В другое время я с удовольствием разгромил бы свой сценарий в хвост и в гриву, но после восторгов Волнистого мне почему-то не хотелось делать это вслух.
Я зажег следующую сигарету, затянулся и важно изрек:
– Ну если постараться, то из этого может выйти приличный фильм.
– И я так думаю, – поддакнул Волнистый.
– Вот поэтому, – подытожил я, – я, конечно, и буду снимать его только сам.
Волнистый не сумел скрыть своего разочарования – улыбка и благожелательность неестественно, как при замедленной съемке, сползли с его лица.
– Значит, вообще никому не отдашь? – мрачно спросил Волнистый.
Я хотел было ответить, что Тарковскому, Хуциеву, Данелии отдал бы с радостью, но решил не портить отношения с Волнистым. К тому же я знал, что режиссеры вроде названных таким сценарием нипочем и не заинтересуются.
– Да, Валера, – как бы с сожалением произнес я, – все-таки никому не отдам.
Однако Волнистый не сдавался.
– Если бы я взялся ставить твой сценарий, это было бы очень выгодно прежде всего тебе. Сам знаешь, драматурги у нас получают больше постановщиков. Особенно те, которые работают в одиночку.
Я мог бы ему заметить, что он тоже мало изменился со студенческой скамьи. Воскликнуть: «А ты все такой же настойчивый!» – было бы слишком льстиво; сказать же, что он до сих пор остался упрямым бараном, – чересчур грубо. Вместо этого я всего лишь устало возразил:
– Однако единоличный автор сценария, который при этом еще и режиссер, получит еще больше.
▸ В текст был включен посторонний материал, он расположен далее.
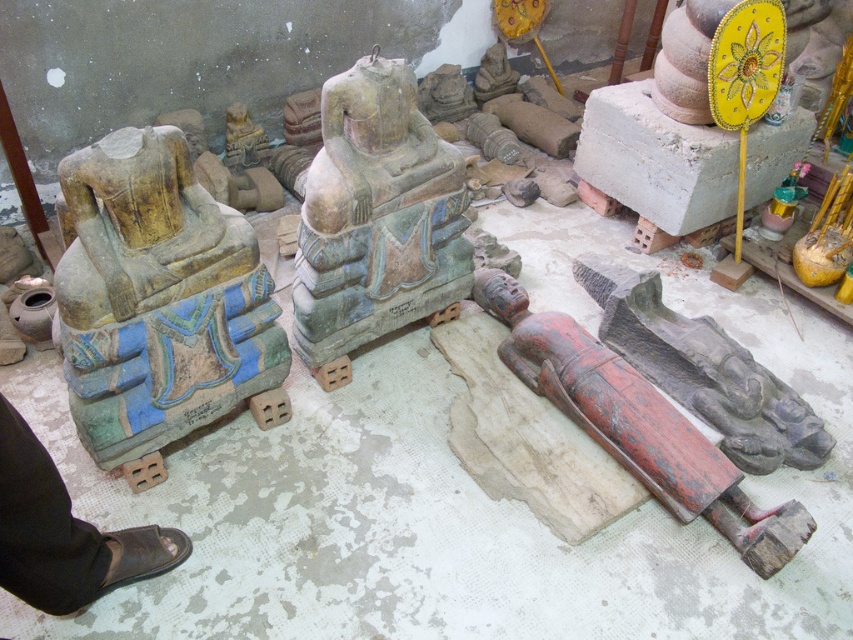 Can you confirm if green stone statue at center is taller than red painted wood figure at lower right?

Yes, green stone statue at center is taller than red painted wood figure at lower right.

Between green stone statue at center and red painted wood figure at lower right, which one is positioned higher?

green stone statue at center is above.

This screenshot has width=853, height=640. Describe the element at coordinates (375, 220) in the screenshot. I see `green stone statue at center` at that location.

Locate an element on the screen. This screenshot has width=853, height=640. green stone statue at center is located at coordinates (375, 220).

Is yellowish stone statue at left smaller than green stone statue at center?

Indeed, yellowish stone statue at left has a smaller size compared to green stone statue at center.

Between point (225, 326) and point (328, 211), which one is positioned behind?

The point (328, 211) is behind.

Is point (76, 372) positioned in front of point (312, 304)?

Yes, point (76, 372) is in front of point (312, 304).

Locate an element on the screen. yellowish stone statue at left is located at coordinates click(160, 301).

Can you confirm if yellowish stone statue at left is thinner than red painted wood figure at lower right?

Correct, yellowish stone statue at left's width is less than red painted wood figure at lower right's.

Image resolution: width=853 pixels, height=640 pixels. In order to click on yellowish stone statue at left in this screenshot , I will do `click(160, 301)`.

You are a GUI agent. You are given a task and a screenshot of the screen. Output one action in this format:
    pyautogui.click(x=<x>, y=<y>)
    Task: Click on the yellowish stone statue at left
    This screenshot has height=640, width=853.
    Given the screenshot: What is the action you would take?
    pyautogui.click(x=160, y=301)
– Ну можешь забрать мой режиссерский гонорар! – немедля выпалил Волнистый. Я чуть не поперхнулся сигаретой, но уже через пару секунд понял, что коллега блефует. Он прекрасно знает, что я не соглашусь на такое рваческое предложение. Ладно, я знаю, чего он ждет, – чтоб я изобразил изумление. Что ж, мне нетрудно, изображу.
– Прямо не понимаю, – картинно развел я руками, – что тебя так зацепило в этом моем, с позволения сказать, произведении?
– Я и сам толком не знаю, – охотно продолжил игру Волнистый и пожал плечами. – Только я прямо загорелся! Хочу этот фильм поставить – и точка.
– Напиши сам что-нибудь в таком же роде.
– Но это будет подражание.
– Об этом не беспокойся, я не обижусь. И никому не скажу.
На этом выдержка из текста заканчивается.